Para ilmuwan mengatakan gejala metereologis Indian Ocean Dipole (IOD) atau Dipole Samudra Hindia akan menyebabkan berkurangnya curah hujan di wilayah Indonesia bagian barat. Berikut ini sejumlah hal yang perlu diketahui tentang Dipole Samudra Hindia.


Apakah yang dimaksud dengan Dipole Samudra Hindia?


IOD adalah gejala metereologi yang dapat mengubah pola curah hujan di negara-negara Samudra Hindia di dekat khatulistiwa (ekuator) dari Afrika Timur sampai Indonesia, dan mempengaruhi cuaca sampai ke Australia.

IOD positif adalah keadaan ketika laut di bagian barat Samudra Hindia, yaitu di lepas pantai Afrika Timur, menjadi lebih hangat dari pada normal sehingga meningkatkan penguapan dan curah hujan.

Andrew Turner, pengajar sistem musim hujan di University of Reading, Inggris mengatakan kepada BBC:

"Ketika peristiwa Dipole Samudra Hindia terjadi, curah hujan cenderung bergerak bersama-sama dengan air yang hangat, sehingga Anda mengalami curah hujan di atas normal di negara-negara Afrika Timur."
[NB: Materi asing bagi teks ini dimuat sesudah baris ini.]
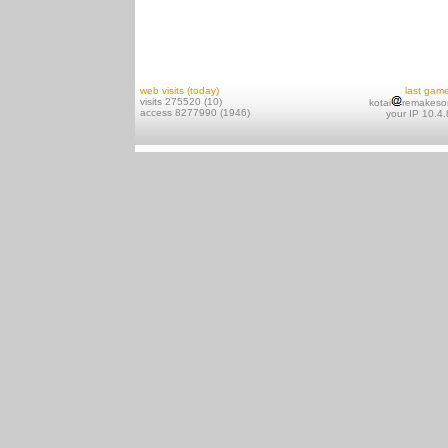
web visits (today)
last gam
visits 275520 (10)
kotai
remakeso
access 8277990 (1946)
your IP 10.4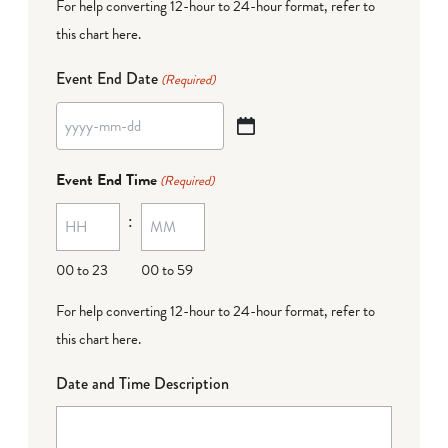
For help converting 12-hour to 24-hour format,
refer to
this chart here
.
Event End Date
(Required)
YYYY
dash
Event End Time
(Required)
MM
:
dash
DD
00 to 23
00 to 59
For help converting 12-hour to 24-hour format,
refer to
this chart here
.
Date and Time Description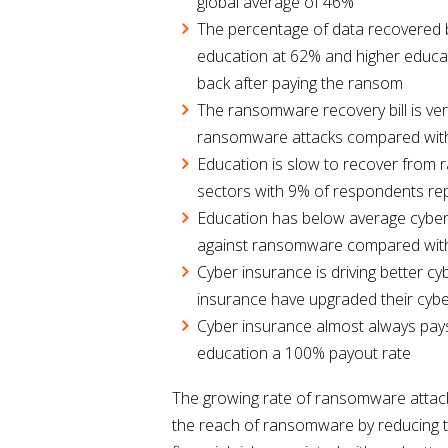
global average of 46%
The percentage of data recovered by
education at 62% and higher educat
back after paying the ransom
The ransomware recovery bill is ve
ransomware attacks compared with
Education is slow to recover from 
sectors with 9% of respondents rep
Education has below average cyber
against ransomware compared with
Cyber insurance is driving better 
insurance have upgraded their cybe
Cyber insurance almost always pays
education a 100% payout rate
The growing rate of ransomware attacks
the reach of ransomware by reducing th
"Sementara itu di bagian timur Samudra Hindia, suhu permukaan laut akan menjadi lebih dingin dari pada normal dan daerah tersebut akan mengalami penurunan curah hujan."

Dipole Samudra Hindia bisa dibandingkan dengan gejala El Nino di Samudra Pasifik - karena itulah kadang-kadang dinamakan Nino Hindia - tetapi dalam skala yang lebih kecil.

Pemanasan global akan meningkatkan kejadian Dipole Samudra Hindia - bagian barat Indonesia akan lebih sering mengalami kekeringan

Dr Turner mengatakan iklim ekstrem dan keadaan cuaca yang disebabkan IOD diperkirakan akan semakin umum terjadi karena peningkatan emisi gas rumah kaca.

Lewat kajian yang diterbitkan di Nature, para ilmuwan membuat model pengaruh CO2 dan IOD ekstrem.

Dengan asumsi bahwa emisi terus meningkat, mereka memperkirakan frekuensi kejadian IOD positif akan meningkat dari satu kali setiap 17,3 tahun menjadi satu kejadian setiap 6,3 tahun di abad ini.

"Negara-negara di bagian barat Samudra Hindia, di pantai Afrika, akan lebih sering mengalami banjir dan curah hujan yang tinggi. Akan terjadi pengaruh yang lebih buruk pada tanaman pangan dan infrastruktur," kata Turner.

Di pihak lain, di bagian timur Samudra Hindia, kepulauan di bagian barat Indonesia akan lebih sering mengalami kekeringan dan penurunan curah hujan.